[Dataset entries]
##############################
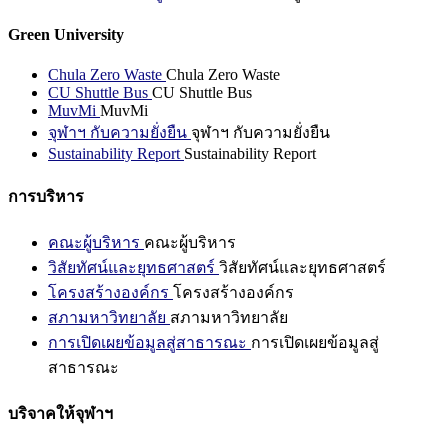
Green University
Chula Zero Waste
Chula Zero Waste
CU Shuttle Bus
CU Shuttle Bus
MuvMi
MuvMi
จุฬาฯ กับความยั่งยืน
จุฬาฯ กับความยั่งยืน
Sustainability Report
Sustainability Report
การบริหาร
คณะผู้บริหาร
คณะผู้บริหาร
วิสัยทัศน์และยุทธศาสตร์
วิสัยทัศน์และยุทธศาสตร์
โครงสร้างองค์กร
โครงสร้างองค์กร
สภามหาวิทยาลัย
สภามหาวิทยาลัย
การเปิดเผยข้อมูลสู่สาธารณะ
การเปิดเผยข้อมูลสู่
สาธารณะ
บริจาคให้จุฬาฯ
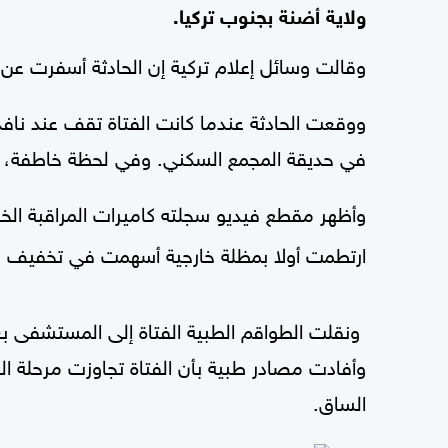
ولاية أضنة بجنوب تركيا.
وقالت وسائل إعلام تركية إن الحادثة أسفرت عن
في حديقة المجمع السكني. وفي لحظة خاطفة، اخت
وأظهر مقطع فيديو سجلته كاميرات المراقبة ال
ارتطمت أولا بمظلة خارجية أسهمت في تخفيف ش
ونقلت الطواقم الطبية الفتاة إلى المستشفى بع
وأفادت مصادر طبية بأن الفتاة تجاوزت مرحلة 
الساق.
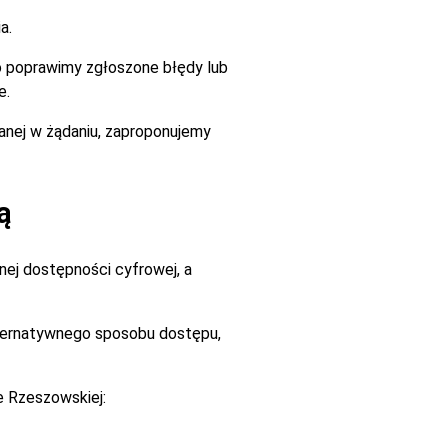
a.
go poprawimy zgłoszone błędy lub
e.
zanej w żądaniu, zaproponujemy
ą
ej dostępności cyfrowej, a
alternatywnego sposobu dostępu,
e Rzeszowskiej:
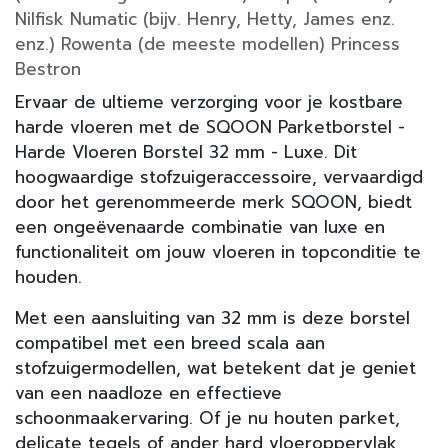
Nilfisk Numatic (bijv. Henry, Hetty, James enz.
enz.) Rowenta (de meeste modellen) Princess
Bestron
Ervaar de ultieme verzorging voor je kostbare
harde vloeren met de SQOON Parketborstel -
Harde Vloeren Borstel 32 mm - Luxe. Dit
hoogwaardige stofzuigeraccessoire, vervaardigd
door het gerenommeerde merk SQOON, biedt
een ongeëvenaarde combinatie van luxe en
functionaliteit om jouw vloeren in topconditie te
houden.
Met een aansluiting van 32 mm is deze borstel
compatibel met een breed scala aan
stofzuigermodellen, wat betekent dat je geniet
van een naadloze en effectieve
schoonmaakervaring. Of je nu houten parket,
delicate tegels of ander hard vloeroppervlak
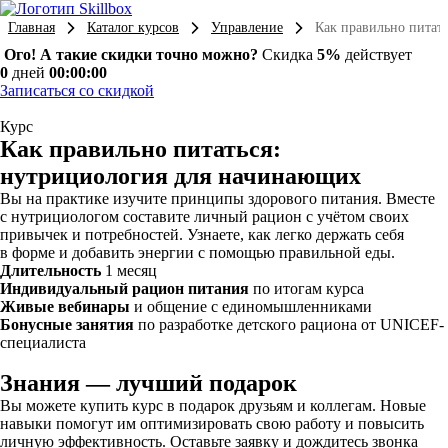
Главная
Каталог курсов
Управление
Как правильно питат
Ого! А такие скидки точно можно?
Скидка
5%
действует
0
дней
00:00:00
Записаться со скидкой
Курс
Как правильно питаться:
нутрициология для начинающих
Вы на практике изучите принципы здорового питания. Вместе
с нутрициологом составите личный рацион с учётом своих
привычек и потребностей. Узнаете, как легко держать себя
в форме и добавить энергии с помощью правильной еды.
Длительность
1 месяц
Индивидуальный рацион питания
по итогам курса
Живые вебинары
и общение с единомышленниками
Бонусные занятия
по разработке детского рациона от UNICEF-
специалиста
Знания — лучший подарок
Вы можете купить курс в подарок друзьям и коллегам. Новые
навыки помогут им оптимизировать свою работу и повысить
личную эффективность. Оставьте заявку и дождитесь звонка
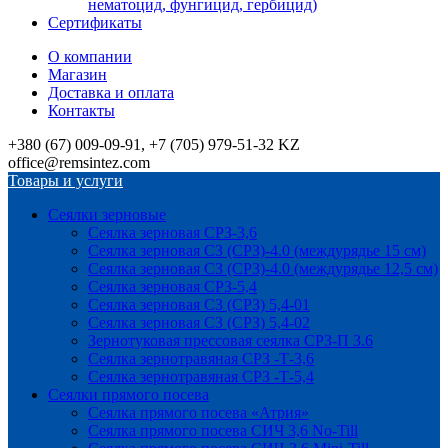
нематоцид, фунгицид, гербицид)
Сертификаты
О компании
Магазин
Доставка и оплата
Контакты
+380 (67) 009-09-91, +7 (705) 979-51-32 KZ
office@remsintez.com
Товары и услуги
Сеялки зерновые
Сеялка зерновая СРЗ-3,6
Сеялка зерновая СЗ (СРЗ)-4.0 (междурядье 15 см)
Сеялка зерновая СЗ (СРЗ)-4.0 (междурядье 12,5 см)
Сеялка зерновая СРЗ-5,4
Сеялка зерновая СЗ (СРЗ) 5,4-01
Сеялка зерновая СЗ (СРЗ) 5,4-02
Зернотуковая прессовая сеялка СРЗ-П 3.6
Сеялка зернотравяная СРЗ -Т-3,6
Сеялка зернотравяная СРЗ -Т-5,4
Сеялки прямого посева
Сеялка прямого посева «Атрия»
Сеялка прямого посева СИЧ 3,6 No-Till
##############################
All that is wanted is a faithful reproduction of the line above with "нематоцид, фунгицид, гербицид)", the line with "Сеялка зерновая СЗ (СРЗ)-4.0 (междурядье 15", and every line in between.

нематоцид, фунгицид, гербицид)
Сертификаты
О компании
Магазин
Доставка и оплата
Контакты
+380 (67) 009-09-91, +7 (705) 979-51-32 KZ
office@remsintez.com
Товары и услуги
Сеялки зерновые
Сеялка зерновая СРЗ-3,6
Сеялка зерновая СЗ (СРЗ)-4.0 (междурядье 15 см)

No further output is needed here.